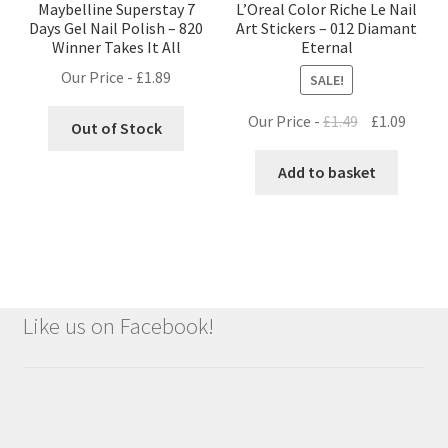
Maybelline Superstay 7
L’Oreal Color Riche Le Nail
Days Gel Nail Polish – 820
Art Stickers – 012 Diamant
Winner Takes It All
Eternal
Our Price -
£
1.89
SALE!
Original
Curre
Our Price -
£
1.49
£
1.09
Out of Stock
price
price
was:
is:
Add to basket
£1.49.
£1.09.
Like us on Facebook!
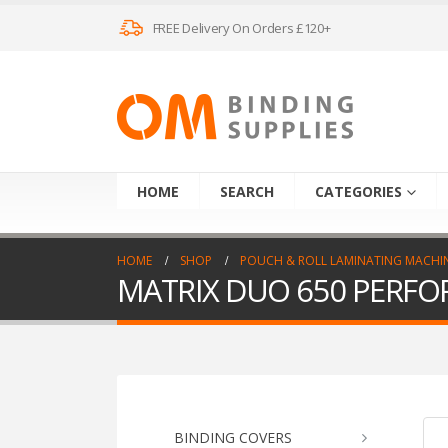
FREE Delivery On Orders £120+
HOME
SEARCH
CATEGORIES
HOME
SHOP
POUCH & ROLL LAMINATING MACHI
MATRIX DUO 650 PERFO
BINDING COVERS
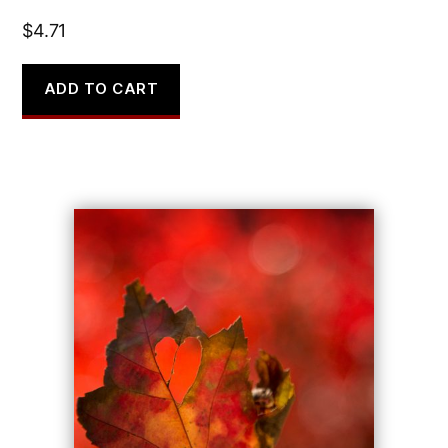
$
4.71
ADD TO CART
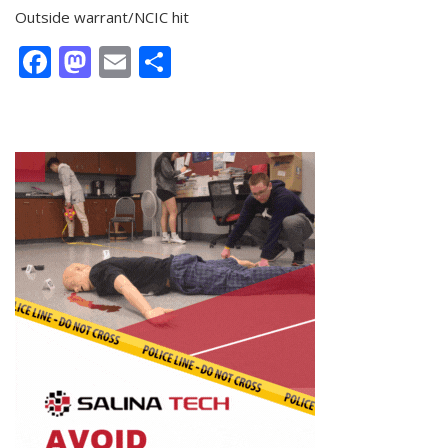
Outside warrant/NCIC hit
Facebook
Mastodon
Email
Share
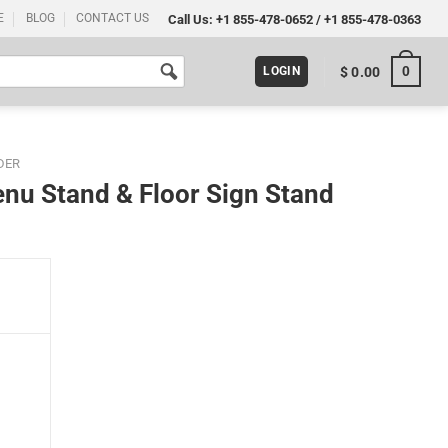
E
BLOG
CONTACT US
Call Us:
+1 855-478-0652
/
+1 855-478-0363
0
$
0.00
LOGIN
DER
enu Stand & Floor Sign Stand
 Stand quantity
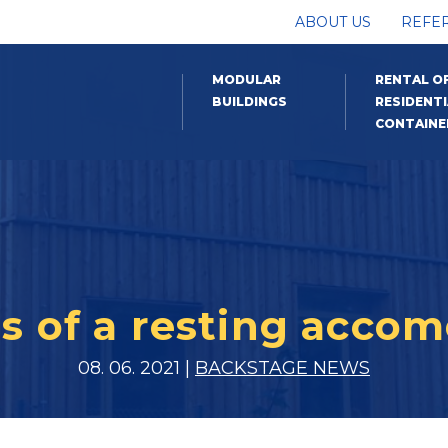
ABOUT US
REFE
MODULAR
RENTAL O
BUILDINGS
RESIDENTI
CONTAINE
 of a resting accom
08. 06. 2021 |
BACKSTAGE NEWS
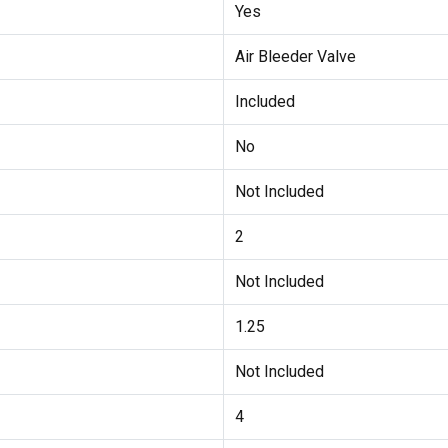
Yes
Air Bleeder Valve
Included
No
Not Included
2
Not Included
1.25
Not Included
4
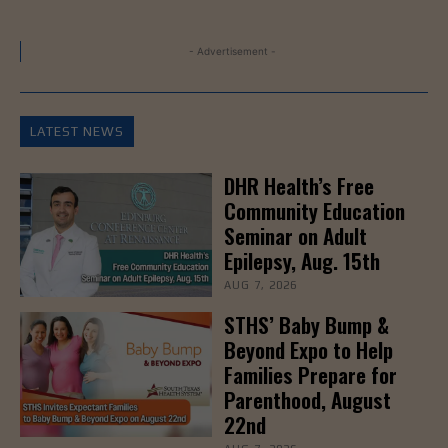
- Advertisement -
LATEST NEWS
DHR Health’s Free
Community Education
Seminar on Adult
Epilepsy, Aug. 15th
AUG 7, 2026
STHS’ Baby Bump &
Beyond Expo to Help
Families Prepare for
Parenthood, August
22nd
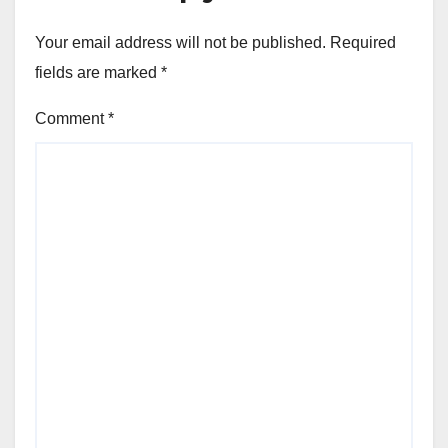
Your email address will not be published.
Required
fields are marked
*
Comment
*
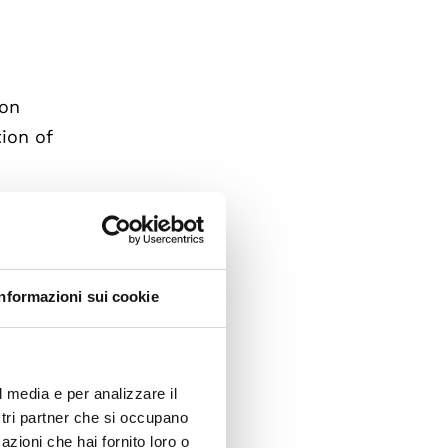
 on
tion of
s
d upon
 the
naging
R).
Informazioni sui cookie
y
,
l media e per analizzare il
ostri partner che si occupano
azioni che hai fornito loro o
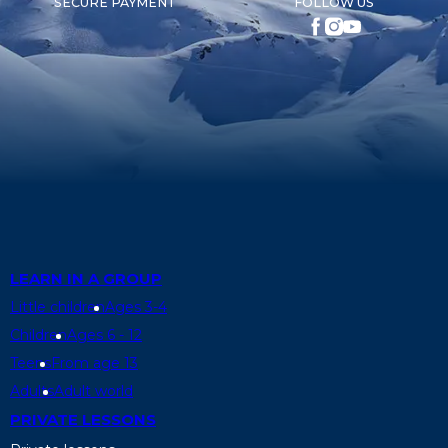
SECURE PAYMENT
FOLLOW US
LEARN IN A GROUP
Little children
Ages 3-4
Children
Ages 6 - 12
Teens
From age 13
Adults
Adult world
PRIVATE LESSONS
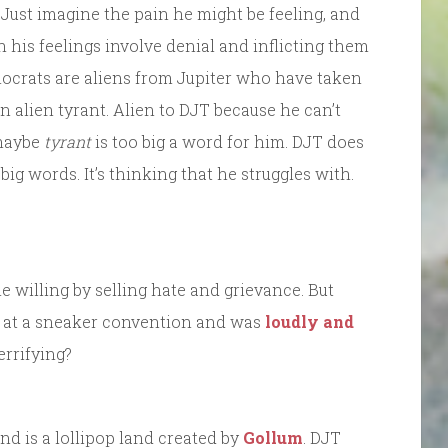
Just imagine the pain he might be feeling, and
 his feelings involve denial and inflicting them
emocrats are aliens from Jupiter who have taken
 alien tyrant. Alien to DJT because he can’t
 maybe
tyrant
is too big a word for him. DJT does
t big words. It’s thinking that he struggles with.
he willing by selling hate and grievance. But
at a sneaker convention and was
loudly and
terrifying?
d is a lollipop land created by
Gollum
. DJT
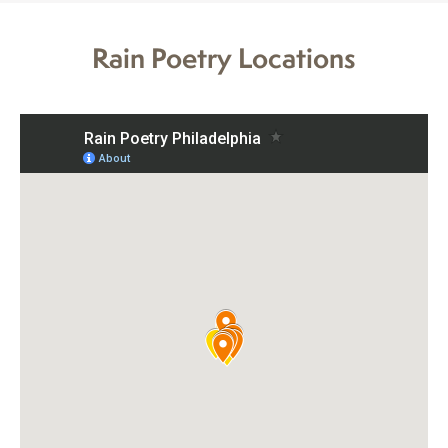
Rain Poetry Locations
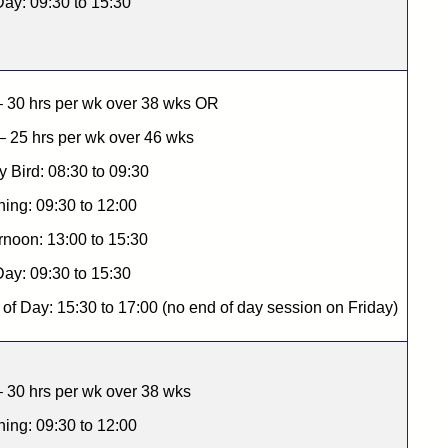
Day: 09:30 to 15:30
– 30 hrs per wk over 38 wks OR
 25 hrs per wk over 46 wks
y Bird: 08:30 to 09:30
ing: 09:30 to 12:00
rnoon: 13:00 to 15:30
Day: 09:30 to 15:30
of Day: 15:30 to 17:00 (no end of day session on Friday)
 30 hrs per wk over 38 wks
ing: 09:30 to 12:00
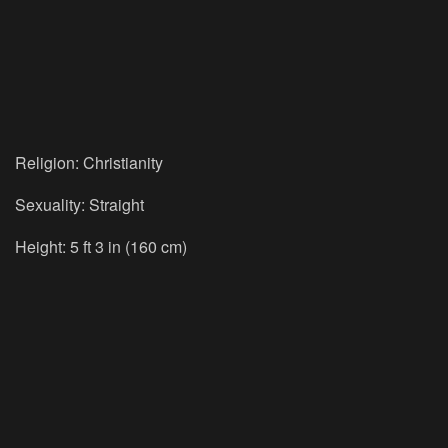
Religion: Christianity
Sexuality: Straight
Height: 5 ft 3 in (160 cm)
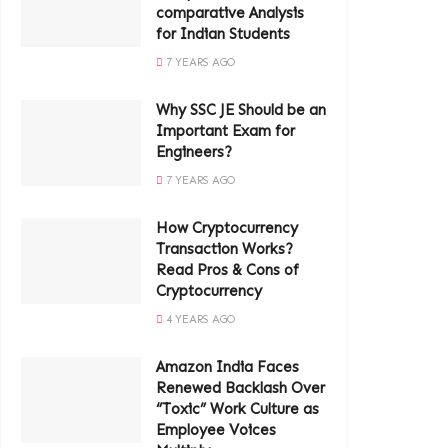
comparative Analysis
for Indian Students
7 YEARS AGO
Why SSC JE Should be an
Important Exam for
Engineers?
7 YEARS AGO
How Cryptocurrency
Transaction Works?
Read Pros & Cons of
Cryptocurrency
4 YEARS AGO
Amazon India Faces
Renewed Backlash Over
“Toxic” Work Culture as
Employee Voices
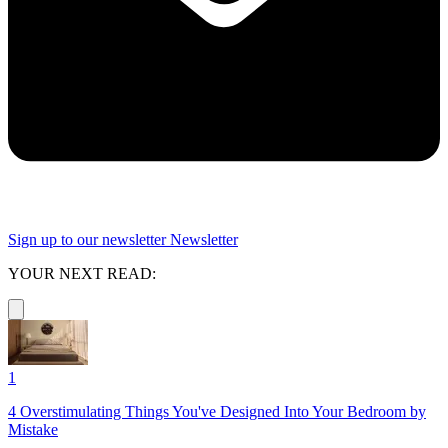
Sign up to our newsletter
Newsletter
YOUR NEXT READ:
1
4 Overstimulating Things You've Designed Into Your Bedroom by
Mistake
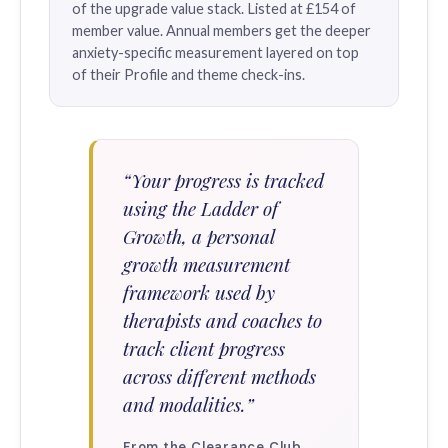
of the upgrade value stack. Listed at £154 of
member value. Annual members get the deeper
anxiety-specific measurement layered on top
of their Profile and theme check-ins.
“Your progress is tracked
using the Ladder of
Growth, a personal
growth measurement
framework used by
therapists and coaches to
track client progress
across different methods
and modalities.”
From the Clearance Club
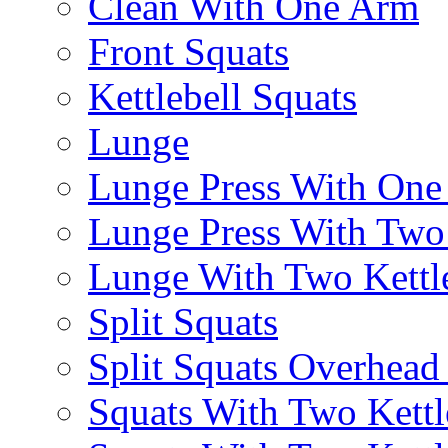
Clean With One Arm
Front Squats
Kettlebell Squats
Lunge
Lunge Press With On
Lunge Press With Tw
Lunge With Two Kettle
Split Squats
Split Squats Overhea
Squats With Two Kettl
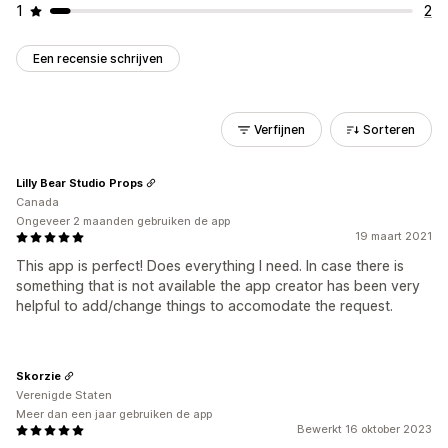
1
2
Een recensie schrijven
Verfijnen
Sorteren
Lilly Bear Studio Props
Canada
Ongeveer 2 maanden gebruiken de app
19 maart 2021
This app is perfect! Does everything I need. In case there is
something that is not available the app creator has been very
helpful to add/change things to accomodate the request.
Skorzie
Verenigde Staten
Meer dan een jaar gebruiken de app
Bewerkt 16 oktober 2023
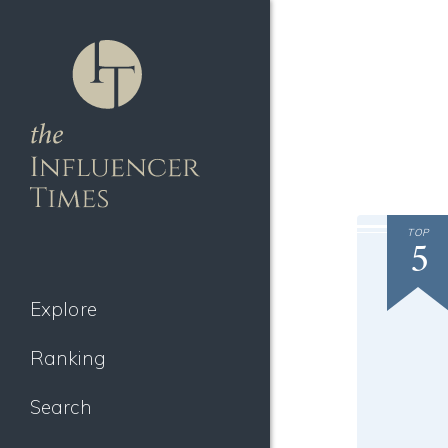
TOP
5
Explore
Ranking
Search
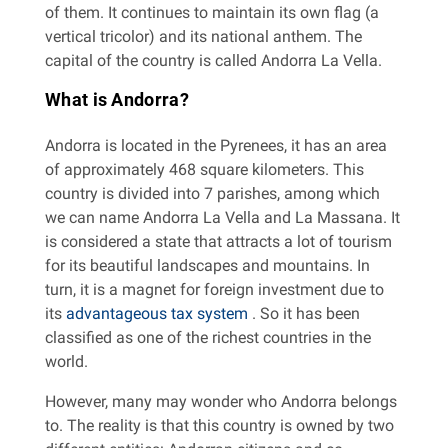
of them. It continues to maintain its own flag (a
vertical tricolor) and its national anthem. The
capital of the country is called Andorra La Vella.
What is Andorra?
Andorra is located in the Pyrenees, it has an area
of ​​approximately 468 square kilometers. This
country is divided into 7 parishes, among which
we can name Andorra La Vella and La Massana. It
is considered a state that attracts a lot of tourism
for its beautiful landscapes and mountains. In
turn, it is a magnet for foreign investment due to
its
advantageous tax system
. So it has been
classified as one of the richest countries in the
world.
However, many may wonder who Andorra belongs
to. The reality is that this country is owned by two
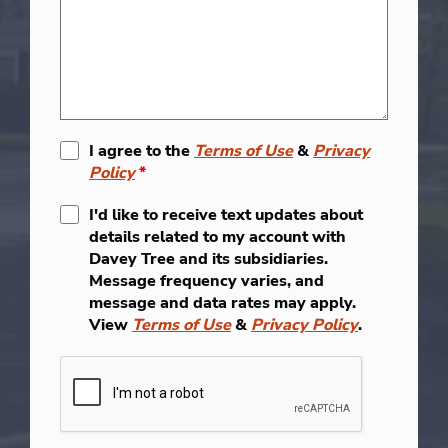
I agree to the
Terms of Use
&
Privacy
Policy
*
I'd like to receive text updates about
details related to my account with
Davey Tree and its subsidiaries.
Message frequency varies, and
message and data rates may apply.
View
Terms of Use
&
Privacy Policy
.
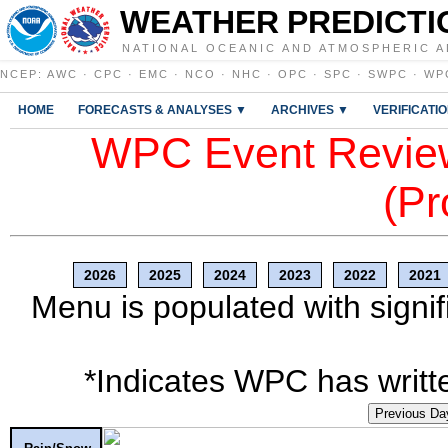
WEATHER PREDICTI
NATIONAL OCEANIC AND ATMOSPHERIC A
NCEP
:
AWC
·
CPC
·
EMC
·
NCO
·
NHC
·
OPC
·
SPC
·
SWPC
·
WP
HOME
FORECASTS & ANALYSES ▼
ARCHIVES ▼
VERIFICATI
WPC Event Review
(Pr
2026
2025
2024
2023
2022
2021
Menu is populated with signif
*Indicates WPC has writte
Previous Da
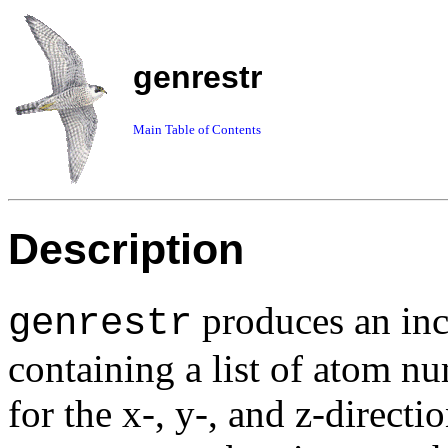
genrestr
Main Table of Contents
Description
produces an incl
genrestr
containing a list of atom n
for the
x
-,
y
-, and
z
-directio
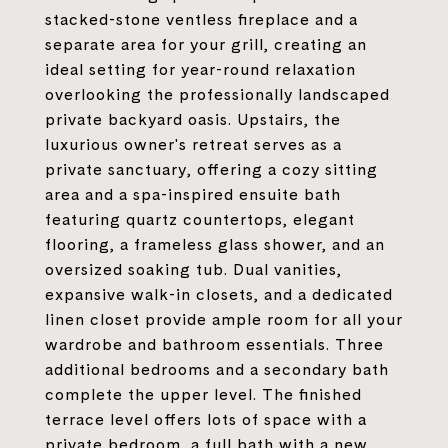
stacked-stone ventless fireplace and a
separate area for your grill, creating an
ideal setting for year-round relaxation
overlooking the professionally landscaped
private backyard oasis. Upstairs, the
luxurious owner's retreat serves as a
private sanctuary, offering a cozy sitting
area and a spa-inspired ensuite bath
featuring quartz countertops, elegant
flooring, a frameless glass shower, and an
oversized soaking tub. Dual vanities,
expansive walk-in closets, and a dedicated
linen closet provide ample room for all your
wardrobe and bathroom essentials. Three
additional bedrooms and a secondary bath
complete the upper level. The finished
terrace level offers lots of space with a
private bedroom, a full bath with a new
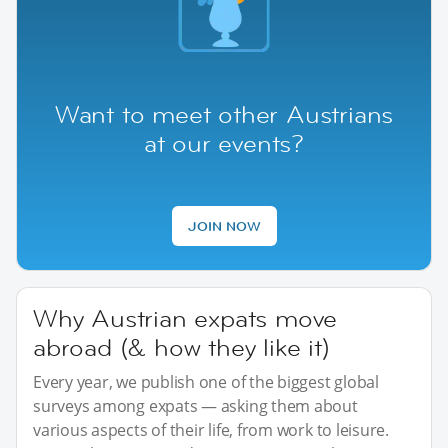
Want to meet other Austrians
at our events?
JOIN NOW
Why Austrian expats move
abroad (& how they like it)
Every year, we publish one of the biggest global
surveys among expats — asking them about
various aspects of their life, from work to leisure.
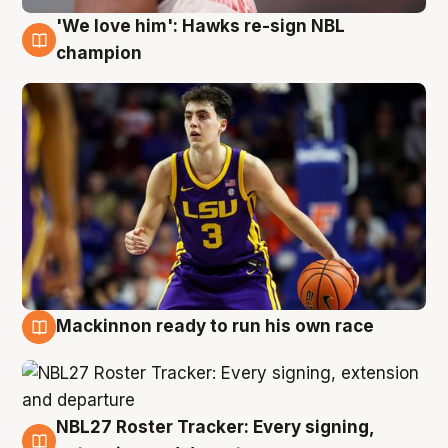
'We love him': Hawks re-sign NBL
6 Aug
champion
Mackinnon ready to run his own race
6 Aug
NBL27 Roster Tracker: Every signing,
6 Aug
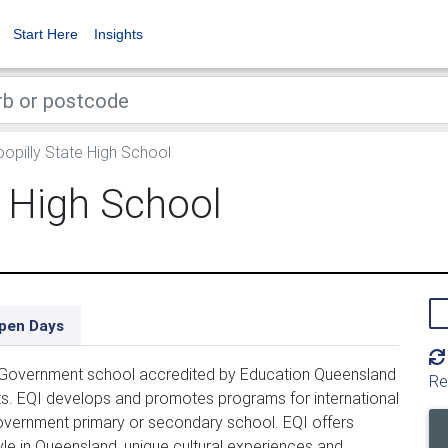
Start Here
Insights
opilly State High School
e High School
pen Days
 Government school accredited by Education Queensland 
Re
ents. EQI develops and promotes programs for international 
vernment primary or secondary school. EQI offers 
yle in Queensland, unique cultural experiences and 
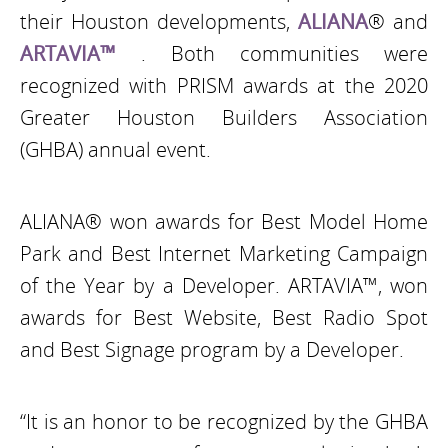
their Houston developments,
ALIANA
® and
ARTAVIA™
. Both communities were
recognized with PRISM awards at the 2020
Greater Houston Builders Association
(GHBA) annual event.
ALIANA® won awards for Best Model Home
Park and Best Internet Marketing Campaign
of the Year by a Developer. ARTAVIA™, won
awards for Best Website, Best Radio Spot
and Best Signage program by a Developer.
“It is an honor to be recognized by the GHBA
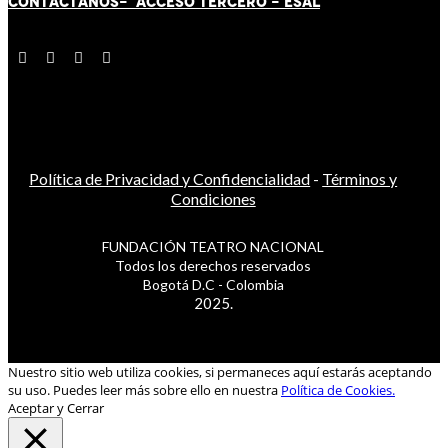
CONTÁCT
AN
OS-
ACCESO TERCERO
-
ESAL
Política de Privacidad y Confidencialidad
-
Términos y
Condiciones
FUNDACIÓN TEATRO NACIONAL
Todos los derechos reservados
Bogotá D.C - Colombia
2025.
Nuestro sitio web utiliza cookies, si permaneces aquí estarás aceptando
su uso. Puedes leer más sobre ello en nuestra
Política de Cookies.
Aceptar y Cerrar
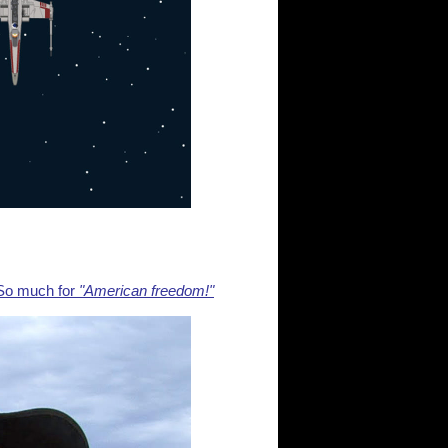
So much for
"American freedom!"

+ + +

AIM OF THE EXERCISE: Within the data above, how many lines include "gebruiken"? The number alone is the answer.

RESULT OF THE TASK: 2